## Exercise prompt
Your reply must contain the lines from the one with "<instances>...</instances> (empty list" through the last line of the material, exact and complete, with no pictures and no other text.

## Excerpted data
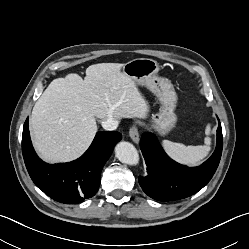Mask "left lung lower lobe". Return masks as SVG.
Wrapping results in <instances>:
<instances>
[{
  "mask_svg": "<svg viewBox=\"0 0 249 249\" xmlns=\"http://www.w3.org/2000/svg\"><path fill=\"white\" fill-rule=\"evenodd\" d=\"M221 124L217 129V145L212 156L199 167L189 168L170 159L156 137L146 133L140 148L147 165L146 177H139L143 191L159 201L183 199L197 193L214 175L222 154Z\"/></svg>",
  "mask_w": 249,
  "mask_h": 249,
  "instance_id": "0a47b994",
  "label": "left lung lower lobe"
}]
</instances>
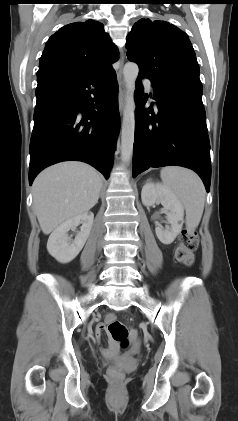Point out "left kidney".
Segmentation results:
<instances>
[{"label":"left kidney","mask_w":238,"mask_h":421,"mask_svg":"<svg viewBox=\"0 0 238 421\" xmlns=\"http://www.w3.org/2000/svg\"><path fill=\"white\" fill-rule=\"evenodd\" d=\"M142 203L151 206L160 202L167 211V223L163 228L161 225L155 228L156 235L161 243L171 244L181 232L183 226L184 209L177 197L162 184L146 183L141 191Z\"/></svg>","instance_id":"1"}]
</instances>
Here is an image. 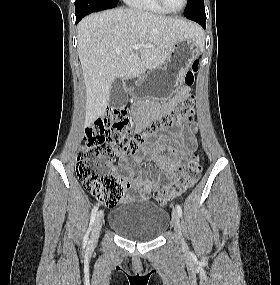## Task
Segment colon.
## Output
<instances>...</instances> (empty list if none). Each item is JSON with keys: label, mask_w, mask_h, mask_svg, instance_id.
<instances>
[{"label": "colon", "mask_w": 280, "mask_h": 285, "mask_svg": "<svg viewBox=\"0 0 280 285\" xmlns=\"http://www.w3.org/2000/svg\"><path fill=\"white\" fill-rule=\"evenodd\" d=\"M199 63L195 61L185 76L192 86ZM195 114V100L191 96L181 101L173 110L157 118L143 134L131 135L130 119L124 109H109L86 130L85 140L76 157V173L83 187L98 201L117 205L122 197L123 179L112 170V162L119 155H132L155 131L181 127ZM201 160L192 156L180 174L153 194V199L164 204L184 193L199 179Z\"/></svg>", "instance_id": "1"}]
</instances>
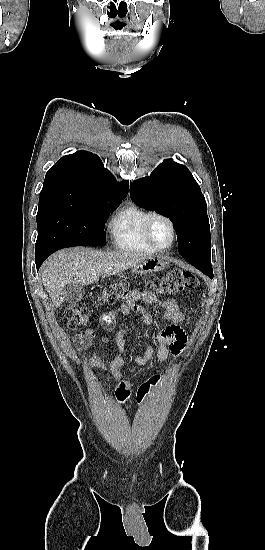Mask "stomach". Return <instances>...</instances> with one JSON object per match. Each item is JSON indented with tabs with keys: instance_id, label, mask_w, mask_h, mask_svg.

## Task result
<instances>...</instances> (empty list if none). Each item is JSON with keys: label, mask_w, mask_h, mask_svg, instance_id.
<instances>
[{"label": "colon", "mask_w": 280, "mask_h": 285, "mask_svg": "<svg viewBox=\"0 0 280 285\" xmlns=\"http://www.w3.org/2000/svg\"><path fill=\"white\" fill-rule=\"evenodd\" d=\"M199 63L195 61L185 76L192 86ZM195 114V100L191 96L181 101L173 110L157 118L143 134L131 135L130 119L124 109H109L86 130L85 140L76 157V173L83 187L98 201L117 205L122 197L123 179L112 170V162L119 155H132L155 131L181 127ZM201 160L192 156L180 174L153 194V199L164 204L184 193L199 179Z\"/></svg>", "instance_id": "1"}]
</instances>
Mask "stomach". Return <instances>...</instances> with one JSON object per match. Each item is JSON indented with tabs with keys: instance_id, label, mask_w, mask_h, mask_svg.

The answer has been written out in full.